David Throsby of Macquarie University comments that
the book is an exemplary illustration of the way in which economics, when competently and sensitively applied, can illuminate important aspects of the role of art in human affairs.[19]
Kathryn Graddy of Brandeis University and editor of the Journal of Cultural Economics, argues that the authors' approach is
unique … and should be of keen interest to collectors of American art, firms interest in art as an investment, and students that are interested in both American Art and the economics surrounding the sales of art.[19]

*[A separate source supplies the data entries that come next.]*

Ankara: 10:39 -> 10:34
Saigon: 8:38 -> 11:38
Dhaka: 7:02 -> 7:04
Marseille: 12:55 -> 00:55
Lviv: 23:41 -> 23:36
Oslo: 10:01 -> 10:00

Ekelund, in addition to his studies of art and economics, has also analyzed some of the economic factors affecting museums, including contemporary art bubbles and attendance related to the business cycle,[20] and studied the effect of the hypothetical elimination of the National Endowment for the Arts on museums and the arts generally.[21][22]
In addition to his work in economics, Ekelund was an artist, whose work was shown regularly in juried and other shows during the latter two decades of his life, with solo and joint exhibitions in Alabama.[23][24] Ekelund also designed book covers for the University of Chicago Press and Edward Elgar Publishing in London. He was an avid art collector and curator whose collection has been exhibited in several museums.[25] He was a founding member of the advisory board for the Jule Collins Smith Museum of Fine Art in Auburn, Alabama and was the museum's acting co-director from 2006 to 2007 and chairman of the Advisory Board from 2010 to 2012.[26]

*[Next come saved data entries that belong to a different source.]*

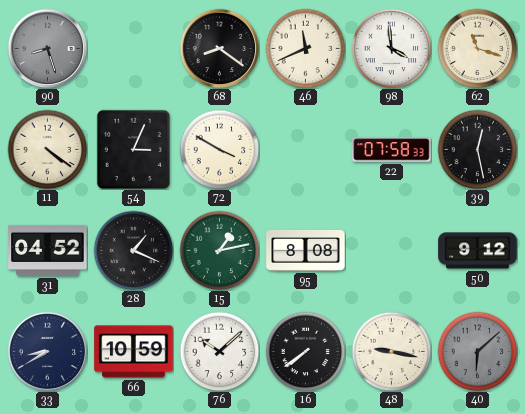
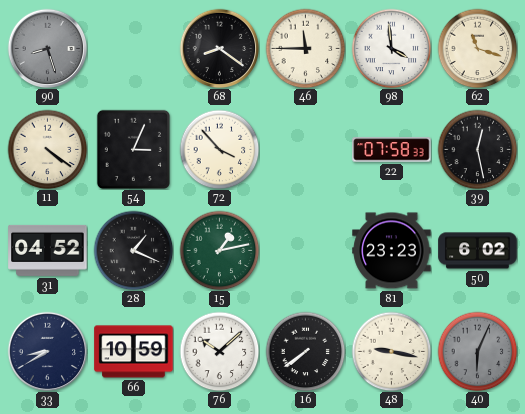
46: 11:41 -> 11:45
72: 3:50 -> 3:53
95: 8:08 -> none
81: none -> 23:23
50: 9:12 -> 6:02
40: 6:08 -> 6:04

Ekelund was also an accomplished pianist, having been classically trained since childhood,[1] and recorded five albums: Solace (also called For the Piano); Reverie; Bach, Beethoven, Brahms; Musical Idioms; and Reflections on Childhood, which featured his performances of works by Bach, Chopin, Mozart, Beethoven, Brahms, Schumann, Debussy, Ravel, Grieg, Griffes, Scott Joplin, Turina, Granados, Gershwin, and others. He was a contestant in the 2008,[27] 2009,[28] 2012,[29] and 2014[30] Van Cliburn Amateur Competition, and he created an homage to Chopin's 200th birthday.[31] Many piano works, including his Van Cliburn entries, appear on his YouTube channel.

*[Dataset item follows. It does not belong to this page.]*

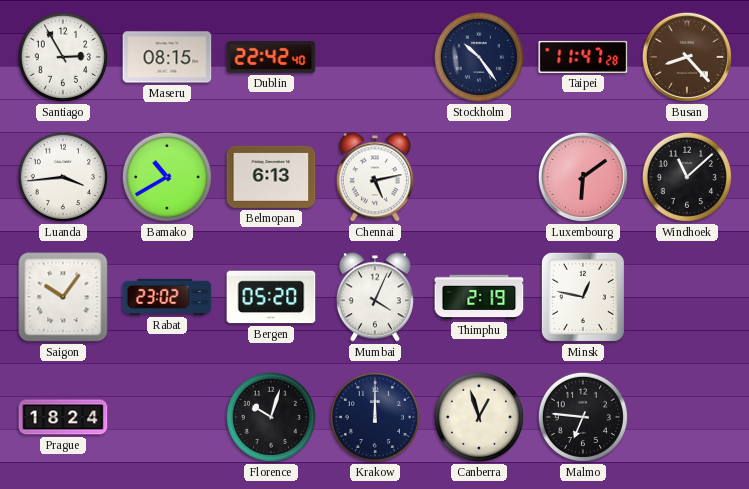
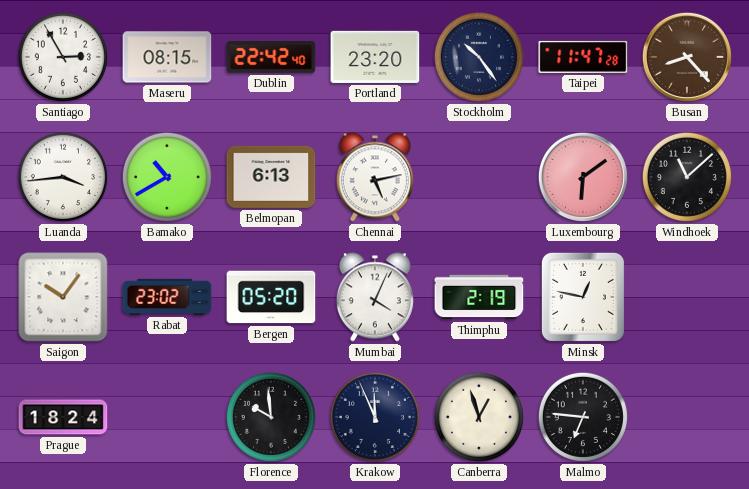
Portland: none -> 23:20
Florence: 10:03 -> 9:59
Krakow: 12:00 -> 11:56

Ekelund was a keen cook and gastronome, and was a partner in the award-winning Greenhouse Restaurant in Opelika, which operated from 1979 to 1993.[1][32] He also enjoyed gardening, and was selected for the Auburn tour of beautiful yards.[1]
Robert Ekelund died on August 17, 2023, at the age of 82, after a years-long battle with Parkinson's disease, and later cancer.[2][1] He was survived by his husband, Mark Thornton.[1]